== Segment start ==

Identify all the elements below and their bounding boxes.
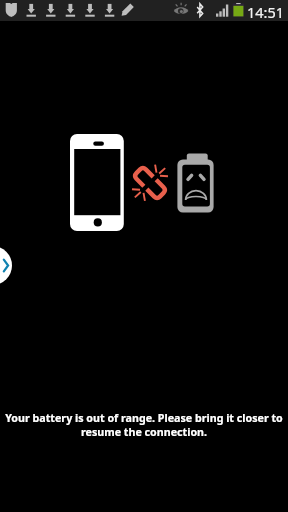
staticText: 14:51 <box>247 2 285 22</box>
staticText: Your battery is out of range. Please bri… <box>0 411 288 439</box>
button[interactable]: Open panel <box>0 246 12 285</box>
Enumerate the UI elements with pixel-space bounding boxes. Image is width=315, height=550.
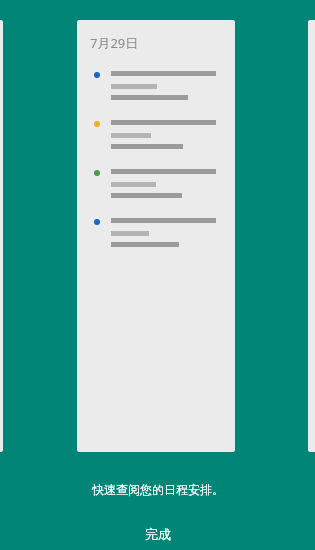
button[interactable]: 完成 — [123, 522, 193, 546]
staticText: 7月29日 — [90, 34, 139, 52]
button[interactable] — [90, 163, 227, 198]
button[interactable] — [90, 114, 227, 149]
button[interactable] — [90, 212, 227, 247]
button[interactable] — [90, 65, 227, 100]
button[interactable]: 7月29日 — [77, 20, 235, 452]
staticText: 快速查阅您的日程安排。 — [92, 482, 224, 497]
staticText: 完成 — [145, 526, 171, 542]
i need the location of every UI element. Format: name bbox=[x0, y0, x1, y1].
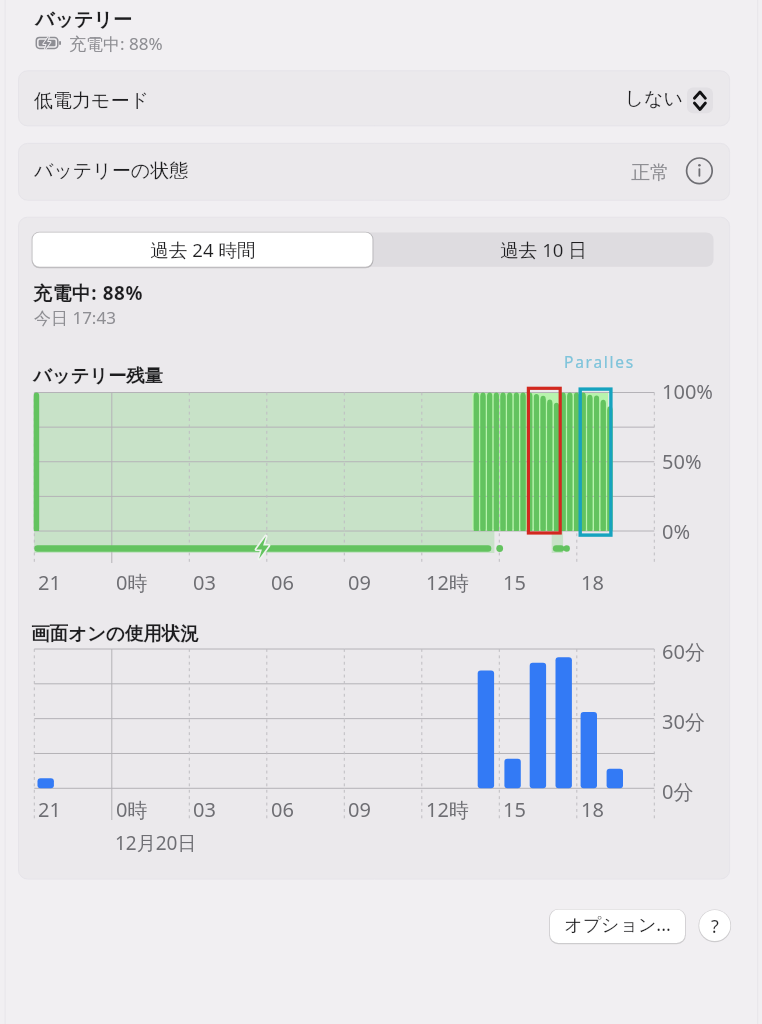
staticText: ? bbox=[699, 914, 731, 939]
staticText: Paralles bbox=[564, 351, 636, 372]
staticText: 0% bbox=[662, 518, 691, 545]
staticText: しない bbox=[383, 87, 683, 111]
staticText: 過去 24 時間 bbox=[33, 237, 373, 262]
staticText: 15 bbox=[503, 796, 526, 823]
staticText: 09 bbox=[348, 569, 371, 596]
button[interactable] bbox=[19, 71, 731, 127]
staticText: 21 bbox=[38, 796, 61, 823]
staticText: 18 bbox=[581, 796, 604, 823]
button[interactable]: Change low power mode bbox=[687, 88, 713, 114]
button[interactable] bbox=[19, 144, 731, 201]
staticText: 12時 bbox=[426, 569, 469, 596]
staticText: 09 bbox=[348, 796, 371, 823]
staticText: バッテリーの状態 bbox=[34, 159, 189, 183]
staticText: 50% bbox=[662, 448, 702, 475]
staticText: 15 bbox=[503, 569, 526, 596]
staticText: 03 bbox=[193, 569, 216, 596]
staticText: バッテリー bbox=[35, 8, 132, 32]
staticText: 06 bbox=[271, 796, 294, 823]
staticText: 正常 bbox=[369, 161, 669, 185]
staticText: 今日 17:43 bbox=[34, 306, 116, 329]
staticText: 18 bbox=[581, 569, 604, 596]
staticText: 60分 bbox=[662, 638, 705, 665]
staticText: 低電力モード bbox=[34, 89, 149, 113]
staticText: 充電中: 88% bbox=[69, 32, 163, 55]
staticText: 過去 10 日 bbox=[373, 237, 714, 262]
staticText: バッテリー残量 bbox=[33, 364, 163, 387]
button[interactable] bbox=[33, 233, 373, 267]
staticText: 12月20日 bbox=[115, 830, 197, 856]
button[interactable] bbox=[550, 910, 685, 944]
staticText: 30分 bbox=[662, 708, 705, 735]
staticText: 充電中: 88% bbox=[33, 280, 143, 306]
button[interactable] bbox=[373, 233, 714, 267]
staticText: 06 bbox=[271, 569, 294, 596]
staticText: オプション... bbox=[550, 912, 685, 937]
staticText: 12時 bbox=[426, 796, 469, 823]
button[interactable]: Help bbox=[699, 910, 731, 941]
staticText: 03 bbox=[193, 796, 216, 823]
staticText: 画面オンの使用状況 bbox=[31, 622, 199, 645]
staticText: 0時 bbox=[116, 569, 148, 596]
staticText: 0分 bbox=[662, 778, 694, 805]
button[interactable]: Battery health information bbox=[687, 158, 713, 184]
staticText: 21 bbox=[38, 569, 61, 596]
staticText: 100% bbox=[662, 378, 713, 405]
staticText: 0時 bbox=[116, 796, 148, 823]
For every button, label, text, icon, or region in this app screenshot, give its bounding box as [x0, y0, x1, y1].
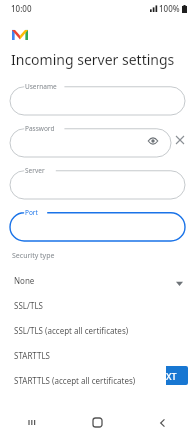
staticText: NEXT [154, 370, 177, 382]
staticText: STARTTLS [14, 350, 51, 361]
button[interactable]: Username [10, 81, 185, 115]
button[interactable]: STARTTLS (accept all certificates) [6, 368, 166, 393]
button[interactable]: Server [10, 165, 185, 199]
button[interactable]: Show password [146, 134, 160, 148]
button[interactable]: Port [10, 207, 185, 241]
button[interactable]: SSL/TLS [6, 293, 166, 318]
staticText: 100% [159, 3, 180, 14]
staticText: SSL/TLS (accept all certificates) [14, 325, 129, 336]
button[interactable]: Recents [0, 409, 65, 436]
button[interactable]: STARTTLS [6, 343, 166, 368]
staticText: Username [25, 82, 57, 91]
button[interactable]: Back [130, 409, 195, 436]
staticText: 10:00 [11, 3, 32, 14]
button[interactable]: None [6, 268, 166, 293]
button[interactable]: Security type dropdown [172, 276, 186, 290]
staticText: Server [25, 166, 45, 175]
staticText: Port [25, 208, 38, 217]
button[interactable]: Home [65, 409, 130, 436]
button[interactable]: Password [10, 123, 171, 157]
button[interactable]: SSL/TLS (accept all certificates) [6, 318, 166, 343]
staticText: Security type [12, 251, 55, 261]
staticText: Password [25, 124, 55, 133]
staticText: None [14, 275, 35, 286]
button[interactable]: Clear password [173, 133, 187, 147]
staticText: STARTTLS (accept all certificates) [14, 375, 136, 386]
staticText: SSL/TLS [14, 300, 43, 311]
staticText: Incoming server settings [11, 50, 175, 69]
button[interactable]: NEXT [142, 366, 188, 385]
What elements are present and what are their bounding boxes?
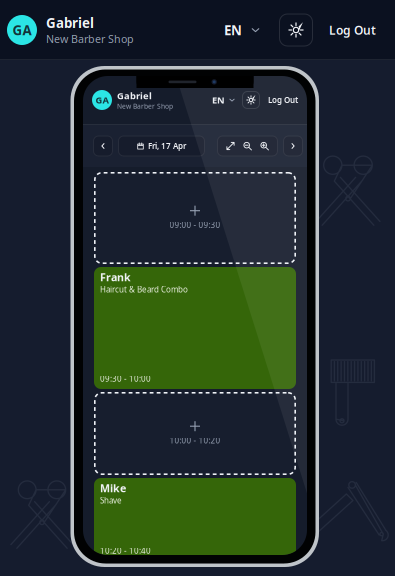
button[interactable]: Next day xyxy=(283,136,303,156)
staticText: Frank xyxy=(100,270,131,284)
button[interactable]: Previous day xyxy=(93,136,113,156)
staticText: Haircut & Beard Combo xyxy=(100,284,188,295)
staticText: GA xyxy=(12,21,32,39)
staticText: Fri, 17 Apr xyxy=(148,141,186,151)
staticText: Log Out xyxy=(329,22,376,38)
staticText: 09:00 - 09:30 xyxy=(170,220,220,230)
button[interactable]: 09:00 - 09:30 xyxy=(94,172,296,264)
button[interactable]: Frank xyxy=(94,267,296,389)
button[interactable]: 10:00 - 10:20 xyxy=(94,392,296,475)
staticText: 10:00 - 10:20 xyxy=(170,435,220,446)
staticText: New Barber Shop xyxy=(46,32,134,46)
staticText: 10:20 - 10:40 xyxy=(100,545,151,556)
button[interactable]: Toggle appearance xyxy=(279,14,313,46)
button[interactable]: Mike xyxy=(94,478,296,561)
staticText: New Barber Shop xyxy=(117,102,173,111)
button[interactable]: Fri, 17 Apr xyxy=(118,136,205,156)
staticText: EN xyxy=(224,21,242,39)
button[interactable]: GA xyxy=(0,0,134,60)
staticText: 09:30 - 10:00 xyxy=(100,373,151,384)
staticText: Shave xyxy=(100,495,122,506)
staticText: EN xyxy=(212,94,225,106)
staticText: Log Out xyxy=(268,95,298,105)
button[interactable]: Zoom controls xyxy=(217,136,278,156)
staticText: Gabriel xyxy=(46,14,94,32)
staticText: GA xyxy=(96,94,108,106)
staticText: Mike xyxy=(100,481,126,495)
button[interactable]: EN xyxy=(220,12,264,48)
button[interactable]: Log Out xyxy=(313,12,395,48)
staticText: Gabriel xyxy=(117,89,152,102)
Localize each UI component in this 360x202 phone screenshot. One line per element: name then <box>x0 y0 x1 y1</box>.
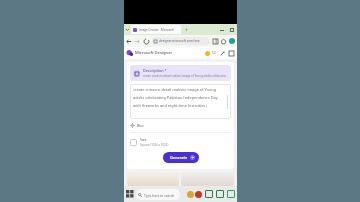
button[interactable]: Pinned app <box>195 191 202 198</box>
button[interactable]: Size <box>130 137 231 147</box>
button[interactable]: Description * <box>133 68 228 78</box>
button[interactable]: Taskbar app <box>216 190 224 198</box>
staticText: create a macro detail realistic image of… <box>143 74 228 78</box>
button[interactable]: New tab <box>183 27 189 33</box>
button[interactable]: Create <box>220 51 225 56</box>
button[interactable]: Collections <box>213 39 218 44</box>
button[interactable]: Menu <box>229 51 234 56</box>
button[interactable]: Back <box>126 39 131 44</box>
staticText: + <box>185 27 188 33</box>
staticText: 50 <box>212 51 216 55</box>
staticText: Description * <box>143 68 167 73</box>
staticText: Microsoft Designer <box>135 50 173 56</box>
staticText: Size <box>140 137 147 142</box>
button[interactable]: Add favorite <box>221 39 226 44</box>
button[interactable]: Credits <box>205 51 210 56</box>
button[interactable]: Minimize <box>219 27 225 33</box>
staticText: designer.microsoft.com/ima <box>159 39 200 43</box>
staticText: with fireworks and night-time festivitie… <box>133 103 208 108</box>
button[interactable]: Type here to search <box>138 189 178 200</box>
staticText: adults celebrating Pakistan Independence… <box>133 95 218 100</box>
button[interactable]: Start <box>126 190 134 198</box>
staticText: Type here to search <box>144 193 175 197</box>
button[interactable]: Taskbar app <box>227 190 235 198</box>
button[interactable]: designer.microsoft.com/ima <box>154 37 208 45</box>
button[interactable]: Generate <box>170 155 195 160</box>
staticText: Image Creator - Microsoft Desi <box>139 28 179 32</box>
button[interactable]: Pinned app <box>187 191 194 198</box>
button[interactable]: Image Creator - Microsoft Desi <box>133 25 179 34</box>
button[interactable]: Blur <box>130 123 231 128</box>
button[interactable]: Profile <box>229 38 235 44</box>
staticText: Square (1024 x 1024) <box>140 143 169 147</box>
button[interactable]: create a macro detail realistic image of… <box>133 87 228 116</box>
button[interactable]: Taskbar app <box>205 190 213 198</box>
button[interactable]: Tab actions <box>125 27 130 32</box>
staticText: Generate <box>170 155 188 160</box>
staticText: Blur <box>137 123 144 128</box>
button[interactable]: Forward <box>135 39 140 44</box>
staticText: create a macro detail realistic image of… <box>133 87 217 92</box>
button[interactable]: Maximize <box>229 27 235 33</box>
button[interactable]: Reload <box>144 39 149 44</box>
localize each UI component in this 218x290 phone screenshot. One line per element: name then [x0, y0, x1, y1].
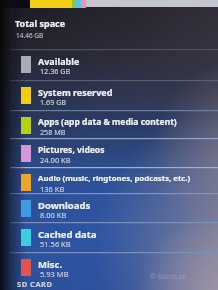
- staticText: © Bazoš.sk: [150, 272, 186, 282]
- button[interactable]: Available: [0, 49, 218, 80]
- staticText: Misc.: [38, 258, 63, 271]
- staticText: 14.46 GB: [16, 31, 44, 40]
- staticText: Downloads: [38, 199, 91, 212]
- button[interactable]: Cached data: [0, 222, 218, 252]
- button[interactable]: Downloads: [0, 193, 218, 222]
- staticText: Cached data: [38, 228, 97, 241]
- staticText: 5.93 MB: [40, 269, 69, 279]
- button[interactable]: Apps (app data & media content): [0, 110, 218, 138]
- button[interactable]: System reserved: [0, 80, 218, 110]
- staticText: System reserved: [38, 86, 113, 98]
- button[interactable]: Pictures, videos: [0, 138, 218, 167]
- staticText: 51.56 KB: [40, 239, 71, 249]
- staticText: 1.69 GB: [40, 97, 67, 107]
- staticText: 8.00 KB: [40, 210, 67, 220]
- staticText: 12.36 GB: [40, 66, 71, 76]
- button[interactable]: Misc.: [0, 252, 218, 280]
- staticText: Apps (app data & media content): [38, 116, 177, 128]
- staticText: Available: [38, 55, 80, 67]
- staticText: Pictures, videos: [38, 144, 105, 156]
- staticText: 24.00 KB: [40, 155, 71, 165]
- staticText: 258 MB: [40, 127, 66, 137]
- button[interactable]: Total space: [0, 10, 218, 49]
- button[interactable]: Audio (music, ringtones, podcasts, etc.): [0, 167, 218, 193]
- staticText: Audio (music, ringtones, podcasts, etc.): [38, 173, 191, 184]
- staticText: SD CARD: [17, 279, 53, 289]
- staticText: 136 KB: [40, 184, 65, 194]
- staticText: Total space: [15, 17, 66, 29]
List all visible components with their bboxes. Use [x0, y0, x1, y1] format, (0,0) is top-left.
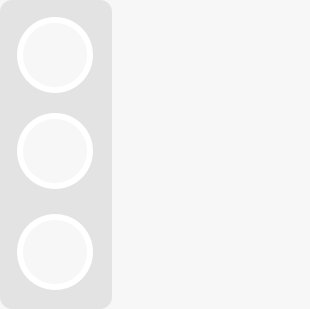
- button[interactable]: Add workspace: [17, 214, 93, 290]
- button[interactable]: Profile: [17, 17, 93, 93]
- button[interactable]: Workspace: [17, 113, 93, 189]
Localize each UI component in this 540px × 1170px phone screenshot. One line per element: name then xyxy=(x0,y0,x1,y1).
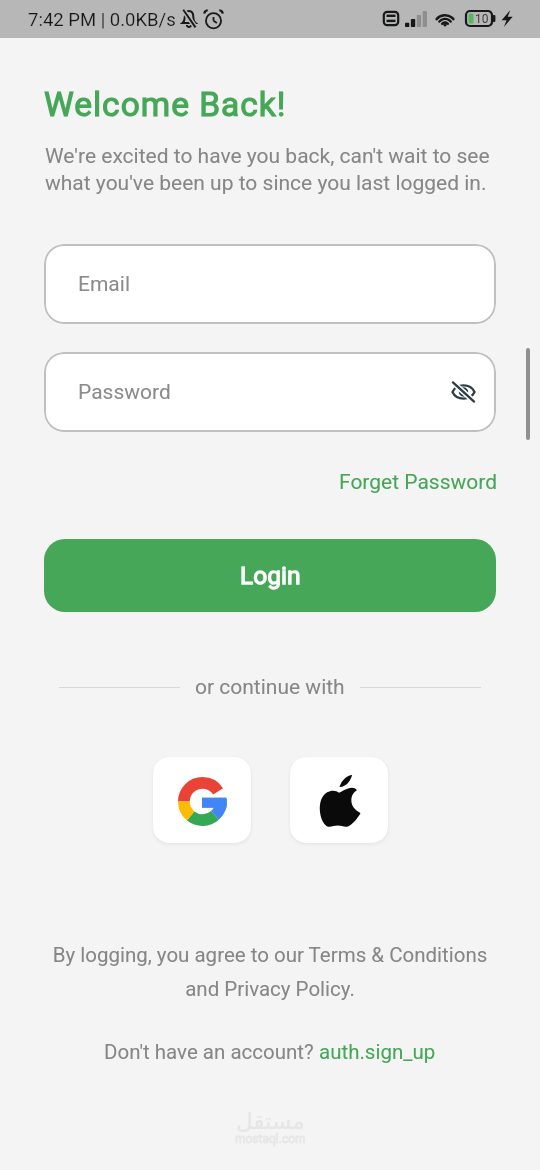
button[interactable]: auth.sign_up xyxy=(319,1040,436,1064)
button[interactable]: Login xyxy=(44,539,496,612)
button[interactable]: Forget Password xyxy=(335,462,502,503)
staticText: 7:42 PM | 0.0KB/s xyxy=(28,9,176,31)
staticText: or continue with xyxy=(195,675,345,700)
staticText: Login xyxy=(240,561,301,590)
staticText: By logging, you agree to our Terms & Con… xyxy=(52,943,488,1001)
staticText: مستقل xyxy=(236,1108,305,1135)
staticText: Password xyxy=(78,380,171,405)
button[interactable]: Sign in with Apple xyxy=(290,757,388,843)
staticText: Don't have an account? xyxy=(104,1040,319,1064)
button[interactable]: Email xyxy=(44,244,496,324)
button[interactable]: Sign in with Google xyxy=(153,757,251,843)
staticText: Forget Password xyxy=(339,470,498,495)
staticText: We're excited to have you back, can't wa… xyxy=(45,144,493,196)
button[interactable]: Password xyxy=(44,352,496,432)
button[interactable]: Toggle password visibility xyxy=(446,375,480,409)
staticText: Welcome Back! xyxy=(44,85,287,124)
staticText: Email xyxy=(78,272,130,297)
staticText: mostaql.com xyxy=(235,1132,306,1146)
staticText: 10 xyxy=(475,12,489,26)
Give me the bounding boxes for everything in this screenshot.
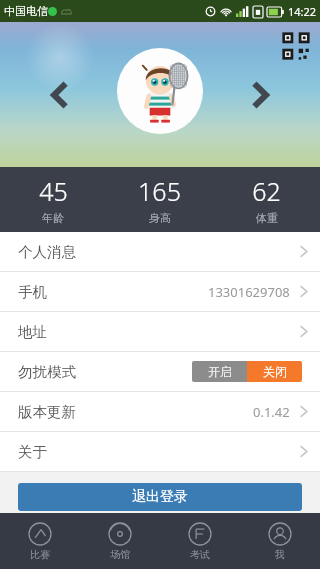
button[interactable]: 我 <box>240 513 320 569</box>
staticText: 场馆 <box>110 548 130 561</box>
staticText: 我 <box>275 548 285 561</box>
staticText: 身高 <box>149 211 171 225</box>
button[interactable]: 二维码 <box>281 31 311 61</box>
button[interactable]: 关于 <box>0 432 320 471</box>
staticText: 中国电信 <box>4 4 48 18</box>
button[interactable]: 45 <box>0 167 106 232</box>
button[interactable]: 版本更新 <box>0 392 320 431</box>
button[interactable]: 手机 <box>0 272 320 311</box>
staticText: 165 <box>138 174 181 208</box>
button[interactable]: 开启 <box>192 361 247 382</box>
button[interactable]: 62 <box>213 167 320 232</box>
button[interactable]: 下一个 <box>242 77 278 113</box>
staticText: 手机 <box>18 283 47 301</box>
staticText: 45 <box>39 174 68 208</box>
button[interactable]: 考试 <box>160 513 240 569</box>
staticText: 版本更新 <box>18 403 76 421</box>
staticText: 关闭 <box>263 364 287 379</box>
staticText: 62 <box>252 174 281 208</box>
staticText: 关于 <box>18 443 47 461</box>
staticText: 开启 <box>208 364 232 379</box>
button[interactable]: 个人消息 <box>0 232 320 271</box>
button[interactable]: 地址 <box>0 312 320 351</box>
staticText: 勿扰模式 <box>18 363 76 381</box>
staticText: 退出登录 <box>132 488 188 506</box>
staticText: 比赛 <box>30 548 50 561</box>
button[interactable]: 头像 <box>117 48 203 134</box>
staticText: 13301629708 <box>208 283 290 301</box>
staticText: 14:22 <box>288 4 317 19</box>
staticText: 年龄 <box>42 211 64 225</box>
staticText: 0.1.42 <box>253 403 290 421</box>
staticText: 体重 <box>256 211 278 225</box>
staticText: 地址 <box>18 323 47 341</box>
button[interactable]: 关闭 <box>247 361 302 382</box>
button[interactable]: 比赛 <box>0 513 80 569</box>
button[interactable]: 退出登录 <box>18 483 302 511</box>
button[interactable]: 上一个 <box>42 77 78 113</box>
button[interactable]: 165 <box>106 167 213 232</box>
staticText: 考试 <box>190 548 210 561</box>
button[interactable]: 场馆 <box>80 513 160 569</box>
staticText: 个人消息 <box>18 243 76 261</box>
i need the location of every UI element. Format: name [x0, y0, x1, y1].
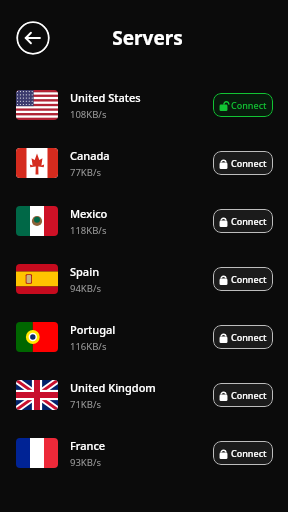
staticText: Connect	[231, 157, 267, 169]
staticText: France	[70, 438, 106, 453]
button[interactable]: United States	[0, 76, 288, 134]
staticText: 94KB/s	[70, 282, 102, 295]
button[interactable]: Connect	[213, 325, 273, 349]
button[interactable]: Connect	[213, 151, 273, 175]
staticText: Connect	[231, 447, 267, 459]
staticText: Mexico	[70, 206, 108, 221]
button[interactable]: Back	[16, 21, 50, 55]
button[interactable]: Connect	[213, 209, 273, 233]
button[interactable]: France	[0, 424, 288, 482]
staticText: 116KB/s	[70, 340, 107, 353]
staticText: United Kingdom	[70, 380, 156, 395]
staticText: Portugal	[70, 322, 116, 337]
staticText: Connect	[231, 331, 267, 343]
button[interactable]: Connect	[213, 93, 273, 117]
staticText: 71KB/s	[70, 398, 102, 411]
staticText: Servers	[112, 25, 183, 51]
staticText: Connect	[231, 99, 267, 111]
button[interactable]: Mexico	[0, 192, 288, 250]
staticText: Connect	[231, 389, 267, 401]
staticText: 108KB/s	[70, 108, 107, 121]
button[interactable]: Connect	[213, 383, 273, 407]
staticText: 118KB/s	[70, 224, 107, 237]
staticText: United States	[70, 90, 141, 105]
staticText: Spain	[70, 264, 100, 279]
button[interactable]: United Kingdom	[0, 366, 288, 424]
button[interactable]: Connect	[213, 267, 273, 291]
button[interactable]: Portugal	[0, 308, 288, 366]
button[interactable]: Connect	[213, 441, 273, 465]
staticText: Connect	[231, 273, 267, 285]
staticText: 77KB/s	[70, 166, 102, 179]
button[interactable]: Spain	[0, 250, 288, 308]
staticText: 93KB/s	[70, 456, 102, 469]
button[interactable]: Canada	[0, 134, 288, 192]
staticText: Canada	[70, 148, 110, 163]
staticText: Connect	[231, 215, 267, 227]
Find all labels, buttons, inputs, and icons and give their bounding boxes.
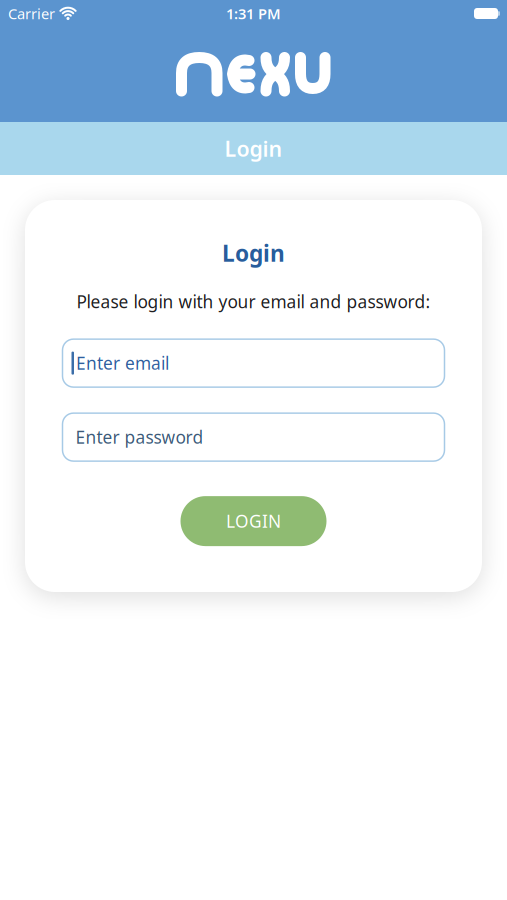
staticText: 1:31 PM <box>226 4 281 23</box>
staticText: LOGIN <box>226 510 281 533</box>
staticText: Carrier <box>8 4 55 23</box>
button[interactable]: Enter password <box>62 413 444 461</box>
staticText: Enter password <box>76 426 204 449</box>
staticText: Login <box>222 238 285 268</box>
button[interactable]: Enter email <box>62 339 444 387</box>
staticText: Please login with your email and passwor… <box>76 290 430 313</box>
staticText: Login <box>224 134 282 163</box>
button[interactable]: LOGIN <box>180 496 326 546</box>
staticText: Enter email <box>76 352 169 375</box>
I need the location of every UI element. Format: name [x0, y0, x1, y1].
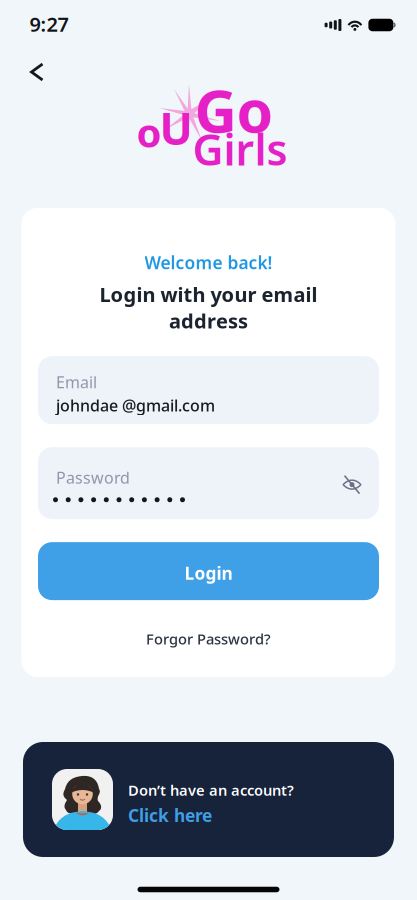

== Segment end ==

(WORK ORDER) Using the entries above, say how many lines include the word "System", with no other output.

(YOUR RESPONSE) 2